DASH with a huge percentage of its coins locked away in masternodes
They are not locked away any more than any other coin where people keep them in their own wallets i.e. not on an exchange. Should cold wallets be banned in your opinion before a coin's market cap is meaningful, because it's far more difficult to spend from a cold wallet than from a masternode? Or only the coins in exchanges be counted in the market cap? Or only the coins on asks, because if you can't buy them they are not liquid?
For a currency to be truly fungible every coin needs to be treated equally and be available for spending at all times. That simply is not the case for masternodes where coins cannot be spent. At roughly 2000 masternoes, (1000 coins each) supply is restricted by 2 million DASH!
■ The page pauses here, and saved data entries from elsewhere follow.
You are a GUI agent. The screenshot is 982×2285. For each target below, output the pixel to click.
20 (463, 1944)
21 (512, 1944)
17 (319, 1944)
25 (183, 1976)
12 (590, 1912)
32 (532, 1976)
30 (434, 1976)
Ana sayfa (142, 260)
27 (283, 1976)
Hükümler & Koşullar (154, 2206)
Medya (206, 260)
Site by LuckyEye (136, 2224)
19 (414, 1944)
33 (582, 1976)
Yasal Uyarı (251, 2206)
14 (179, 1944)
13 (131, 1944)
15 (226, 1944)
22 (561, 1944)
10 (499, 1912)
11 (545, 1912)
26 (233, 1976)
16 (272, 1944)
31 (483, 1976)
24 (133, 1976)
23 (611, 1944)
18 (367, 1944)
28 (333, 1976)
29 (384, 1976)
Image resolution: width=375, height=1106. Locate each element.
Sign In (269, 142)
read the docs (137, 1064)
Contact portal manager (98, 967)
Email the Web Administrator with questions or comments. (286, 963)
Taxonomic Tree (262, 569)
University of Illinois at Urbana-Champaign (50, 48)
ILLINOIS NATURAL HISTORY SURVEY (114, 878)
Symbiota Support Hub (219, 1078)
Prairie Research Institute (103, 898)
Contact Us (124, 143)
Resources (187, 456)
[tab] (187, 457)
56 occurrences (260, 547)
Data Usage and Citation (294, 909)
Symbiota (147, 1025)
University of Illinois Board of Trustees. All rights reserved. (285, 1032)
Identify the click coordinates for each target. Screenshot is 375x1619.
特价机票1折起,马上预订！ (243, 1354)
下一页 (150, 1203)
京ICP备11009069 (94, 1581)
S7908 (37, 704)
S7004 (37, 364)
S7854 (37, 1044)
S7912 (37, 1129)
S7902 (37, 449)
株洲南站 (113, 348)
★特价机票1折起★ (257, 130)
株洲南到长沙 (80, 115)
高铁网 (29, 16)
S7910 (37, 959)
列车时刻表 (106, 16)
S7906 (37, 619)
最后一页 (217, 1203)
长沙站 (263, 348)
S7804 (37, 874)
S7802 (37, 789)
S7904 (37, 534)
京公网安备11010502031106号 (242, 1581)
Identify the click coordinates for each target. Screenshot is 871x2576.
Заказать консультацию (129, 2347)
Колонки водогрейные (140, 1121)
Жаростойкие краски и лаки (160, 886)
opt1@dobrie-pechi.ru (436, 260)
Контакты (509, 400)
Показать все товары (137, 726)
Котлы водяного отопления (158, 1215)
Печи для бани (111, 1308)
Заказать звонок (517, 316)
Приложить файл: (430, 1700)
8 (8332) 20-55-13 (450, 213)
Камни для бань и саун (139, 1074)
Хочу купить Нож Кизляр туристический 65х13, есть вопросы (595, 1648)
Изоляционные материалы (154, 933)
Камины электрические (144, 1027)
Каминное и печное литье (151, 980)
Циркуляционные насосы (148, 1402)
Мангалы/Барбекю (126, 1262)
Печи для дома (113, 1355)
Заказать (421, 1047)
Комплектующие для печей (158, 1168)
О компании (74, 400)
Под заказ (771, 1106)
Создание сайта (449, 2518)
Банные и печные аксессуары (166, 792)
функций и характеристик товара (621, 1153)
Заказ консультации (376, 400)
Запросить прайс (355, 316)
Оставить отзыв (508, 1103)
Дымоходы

No. "Masternode coins" are coins just like any other coins and are available to be spent any time immediately. The 1000 coin outputs are just as much part of the total supply and spendable as any other outputs.
I agree with illodin.
The reason the market cap is suspect is that the distribution is also suspect, and if it is tightly controlled the market cap becomes non-meaningful. For example, we know a large portion of the coins (masternodes) are held by Otoh and that he obtained those coins directly from the instamine or from someone who instamined them. We don't know the disposition of the rest of the instamine coins and whether they remain tightly controlled by insiders. This includes, by the way, coins that Otoh has sold in large blocks, since we don't know the relationship between buyer and seller, or between the buyer and other insiders.
Still, my overall
opinion is that Dash's market cap is
largely a valid market phenomenon, unlike some other coins. It is also somewhat incomparable to non-proof-of-stake coins that don't pay interest in more coins, but that's another issue.